# Jersey heifer price?



## bulldog (Aug 17, 2008)

How much is a registered Jersey heifer worth? She is four months old, still on mommas milk(fat) and her mom is a great hand milker. Huge udder HUGE teats. The heifer already has a nice little udder hanging there. How much should I ask for her?


----------



## Callieslamb (Feb 27, 2007)

it would help to know where you are. The price varies by location. How common are jersey heifers in your area...etc?


----------



## springvalley (Jun 23, 2009)

That is totaly up to you, but I charge 500 for heifer calves, and mine are registered. I`m not so sure I like the sounds of HUGE teats and udder, The bigger the udder and more swelling they get after calving, the bigger it gets in most cases.

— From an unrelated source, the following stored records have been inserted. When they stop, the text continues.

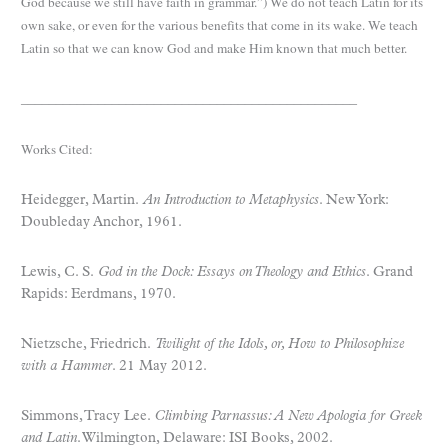
God because we still have faith in grammar.”) We do not teach Latin for its
own sake, or even for the various benefits that come in its wake. We teach
Latin so that we can know God and make Him known that much better.
________________________________________________
Works Cited:
Heidegger, Martin.
An Introduction to Metaphysics
. New York:
Doubleday Anchor, 1961.
Lewis, C. S.
God in the Dock: Essays on Theology and Ethics
. Grand
Rapids: Eerdmans, 1970.
Nietzsche, Friedrich.
Twilight of the Idols, or, How to Philosophize
with a Hammer
. 21 May 2012.
Simmons, Tracy Lee.
Climbing Parnassus: A New Apologia for Greek
and Latin
. Wilmington, Delaware: ISI Books, 2002.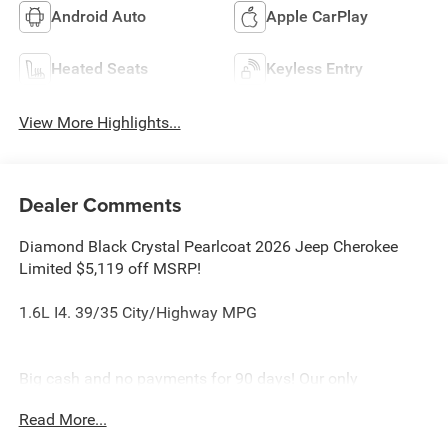
Android Auto
Apple CarPlay
Heated Seats
Keyless Entry
View More Highlights...
Dealer Comments
Diamond Black Crystal Pearlcoat 2026 Jeep Cherokee
Limited $5,119 off MSRP!
1.6L I4. 39/35 City/Highway MPG
Big cash and no payments for 90 days! Our only
Dealership add is GREAT CUSTOMER SERVICE. Real
Read More...
Deals, No Games and No Surprises. Price Includes only
Rebates EVERYONE Qualifies for. We Make it Easy No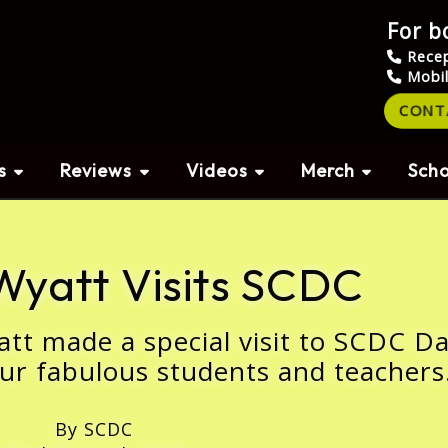
For b
Rece
Mobi
CONT
s
Reviews
Videos
Merch
Scho
Wyatt Visits SCDC
att made a special visit to SCDC D
ur fabulous students and teachers
By SCDC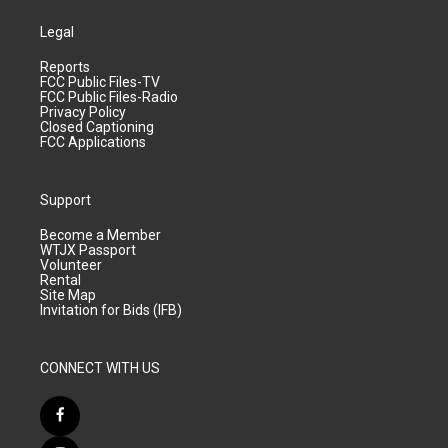
Legal
Reports
FCC Public Files-TV
FCC Public Files-Radio
Privacy Policy
Closed Captioning
FCC Applications
Support
Become a Member
WTJX Passport
Volunteer
Rental
Site Map
Invitation for Bids (IFB)
CONNECT WITH US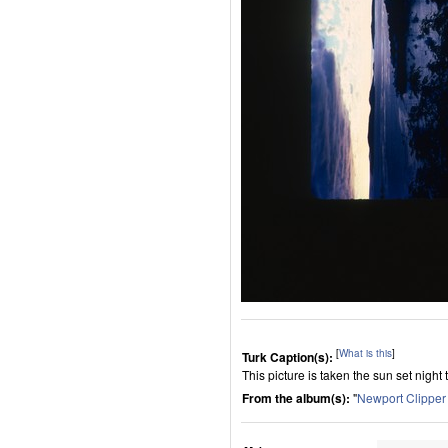
[
What is this
]
Turk Caption(s):
This picture is taken the sun set night
From the album(s):
"
Newport Clippe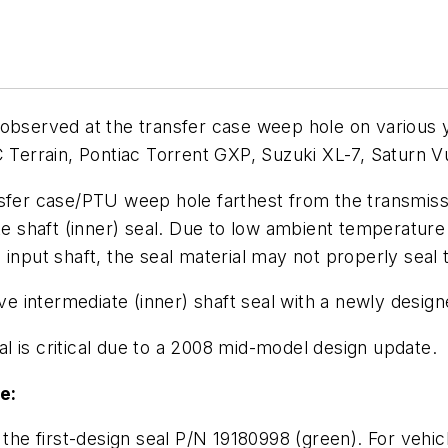
 observed at the transfer case weep hole on various
errain, Pontiac Torrent GXP, Suzuki XL-7, Saturn V
nsfer case/PTU weep hole farthest from the transmissi
ate shaft (inner) seal. Due to low ambient temperatur
 input shaft, the seal material may not properly seal 
ive intermediate (inner) shaft seal with a newly design
l is critical due to a 2008 mid-model design update.
e:
 the first-design seal P/N 19180998 (green). For vehic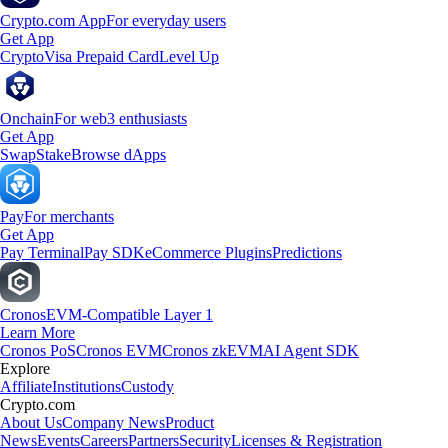
Crypto.com App
For everyday users
Get App
Crypto
Visa Prepaid Card
Level Up
Onchain
For web3 enthusiasts
Get App
Swap
Stake
Browse dApps
Pay
For merchants
Get App
Pay Terminal
Pay SDK
eCommerce Plugins
Predictions
Cronos
EVM-Compatible Layer 1
Learn More
Cronos PoS
Cronos EVM
Cronos zkEVM
AI Agent SDK
Explore
Affiliate
Institutions
Custody
Crypto.com
About Us
Company News
Product
News
Events
Careers
Partners
Security
Licenses & Registration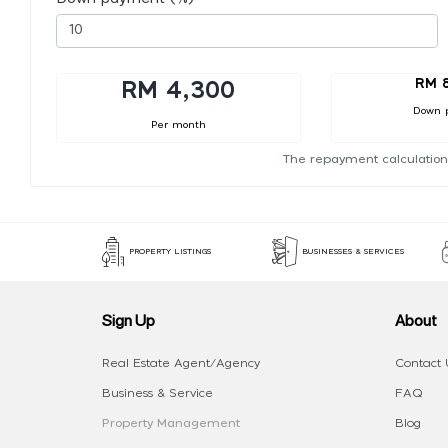
RM 
RM 4,300
Down 
Per month
The repayment calculation
PROPERTY LISTINGS
BUSINESSES & SERVICES
Sign Up
About
Real Estate Agent/Agency
Contact 
Business & Service
FAQ
Property Management
Blog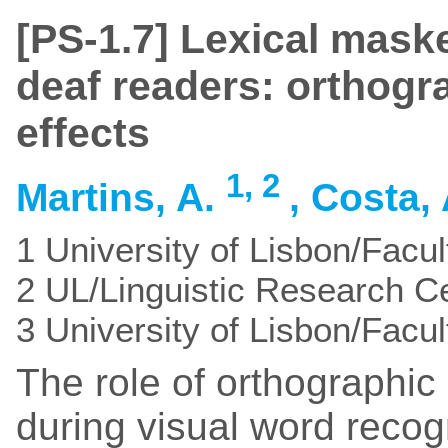
[PS-1.7] Lexical mask
deaf readers: orthogr
effects
1,
2
Martins, A.
, Costa,
1 University of Lisbon/Facul
2 UL/Linguistic Research C
3 University of Lisbon/Facu
The role of orthographi
during visual word reco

I hate udders that drag the ground, and I don`t keep them. They are hard to milk, and generaly don`t hold up well. But your idea of HUGE and mine may not be the same. >Thanks Marc


----------



## BlackWillowFarm (Mar 24, 2008)

A registered Jersey calf around here would sell for $400 - $500 depending on the farm you got her from. If you plan to hand milk, large teats are good, usually. Do you have pictures of the pair? A huge udder on the cow isn't necessarily a good thing, especially if it hangs too low or the ligaments are weak. At just four months the heifer shouldn't have any kind of udder. It could be because she's overweight and her udder might be fatty?


----------



## bulldog (Aug 17, 2008)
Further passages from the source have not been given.